Saturday, October 3, 2009

Escape The Sword

Then Abner called to Joab and said, "Shall the sword devour forever? Do you not know that it will be bitter in the latter end? How long will it be then until you tell the people to return from pursuing their brethren?" 2 Samuel 2:26

Abner was the general of the army of Israel, and Joab was the general of Judah’s army. There was a great division in the land since the death of King Saul. Most of Israel followed Saul’s son Ishbosheth, who Abner had made to be King. Judah, David’s home tribe, followed him and the kingdom was divided. The scenes that follow Abner’s cry out to Joab get worse and worse, as we vividly imagine the suffering caused by these very angry people. We witness murder, betrayal, revenge, jealousy and other forms of hatred on the historical pages of 2 Samuel. The tragedy comes into focus even more when we realize that the people fighting are all cousins called by God to represent Him to the world.
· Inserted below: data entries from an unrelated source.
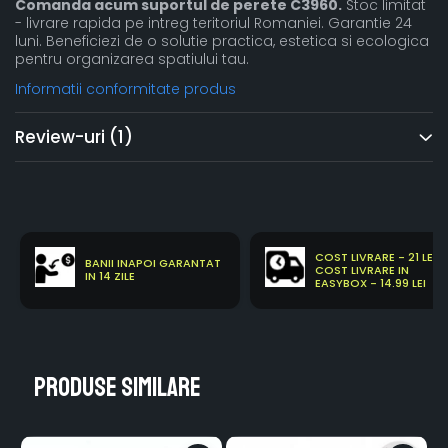
Comanda acum suportul de perete C3960.
Stoc limitat
- livrare rapida pe intreg teritoriul Romaniei. Garantie 24
luni. Beneficiezi de o solutie practica, estetica si ecologica
pentru organizarea spatiului tau.
Informatii conformitate produs
Review-uri
(1)
COST LIVRARE - 21 LEI
BANII INAPOI GARANTAT
COST LIVRARE IN
IN 14 ZILE
EASYBOX - 14.99 LEI
Produse similare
They failed miserably simply because they could not resist fighting each other long enough to put away anger and forget old rivalries.

Many people have asked how God could allow this to go on. After all these were God’s people. How far they had fallen in just a few generations from the mighty warriors of Joshua who kept the Lord’s command as they claimed the promised land, to two groups of people who had put their personal hatreds ahead of the greater good; the love of God.
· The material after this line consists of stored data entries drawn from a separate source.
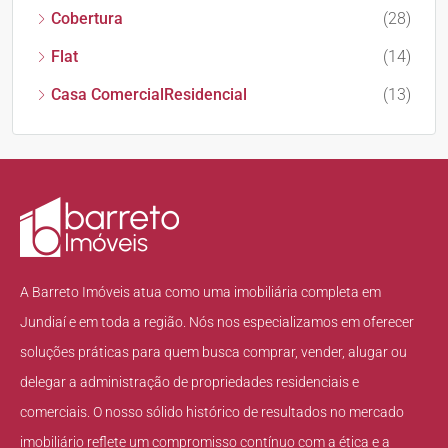
Cobertura
(28)
Flat
(14)
Casa ComercialResidencial
(13)
A Barreto Imóveis atua como uma imobiliária completa em
Jundiaí e em toda a região. Nós nos especializamos em oferecer
soluções práticas para quem busca comprar, vender, alugar ou
delegar a administração de propriedades residenciais e
comerciais. O nosso sólido histórico de resultados no mercado
imobiliário reflete um compromisso contínuo com a ética e a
They had indeed forgotten the mandate of God written in Deuteronomy 6:4-7 which says, “Hear, O Israel: The LORD our God, the LORD is one! You shall love the LORD your God with all your heart, with all your soul, and with all your strength. And these words which I command you today shall be in your heart. You shall teach them diligently to your children, and shall talk of them when you sit in your house, when you walk by the way, when you lie down, and when you rise up.” How careful we must be never to fall into the trap of hatred and envy. Of course in our niceness we can be really good at covering up these feelings we may harbor, but deep down we often hold on to things that bothered us about people in the past. It’s even possible that we had been wronged by someone and that person never apologized. We then hold that against them, never being released from the wound, and suffering for years with the pain of it. That’s how Joab and Abner lived. They knew no other life and in the end it was the very thing that killed them.
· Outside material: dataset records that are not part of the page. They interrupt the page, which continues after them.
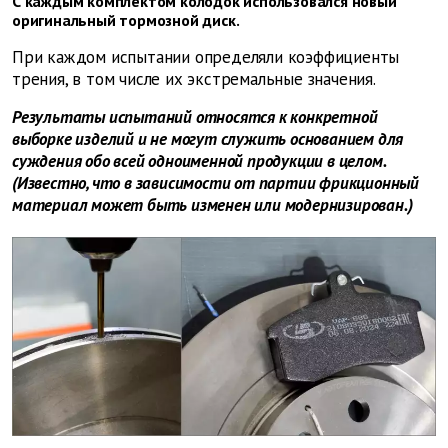
С каждым комплектом колодок использовался новый
оригинальный тормозной диск.
При каждом испытании определяли коэффициенты
трения, в том числе их экстремальные значения.
Результаты испытаний относятся к конкретной
выборке изделий и не могут служить основанием для
суждения обо всей одноименной продукции в целом.
(Известно, что в зависимости от партии фрикционный
материал может быть изменен или модернизирован.)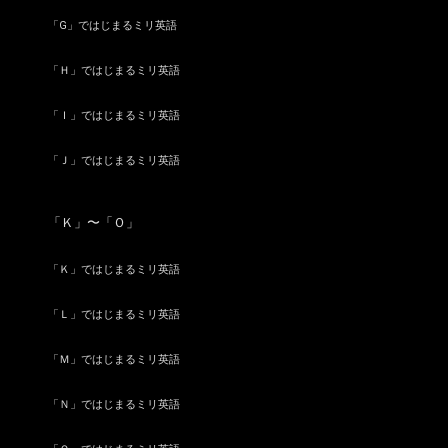
「G」ではじまるミリ英語
「Ｈ」ではじまるミリ英語
「Ｉ」ではじまるミリ英語
「Ｊ」ではじまるミリ英語
「Ｋ」〜「Ｏ」
「Ｋ」ではじまるミリ英語
「Ｌ」ではじまるミリ英語
「Ｍ」ではじまるミリ英語
「Ｎ」ではじまるミリ英語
Let’s learn to live a better life than these two men and their followers by hearing and obeying the instructions they ignored. “Let all bitterness and wrath and anger and clamor and slander be put away from you, along with all malice. Be kind to one another, tenderhearted, forgiving one another, as God in Christ forgave you.” (Ephesians 4:31-32) This lesson will most assuredly lead to a life of love and peace that overcomes and defeats all the ugliness and hatred that is thrown at us. We won’t be devoured, because we put down the sword that we held against the neck of the one we were angry with and developed a relationship with them based on the love of Christ. Instead of pursuing our brethren we love them and obtain a lasting peace that the sword can’t give us.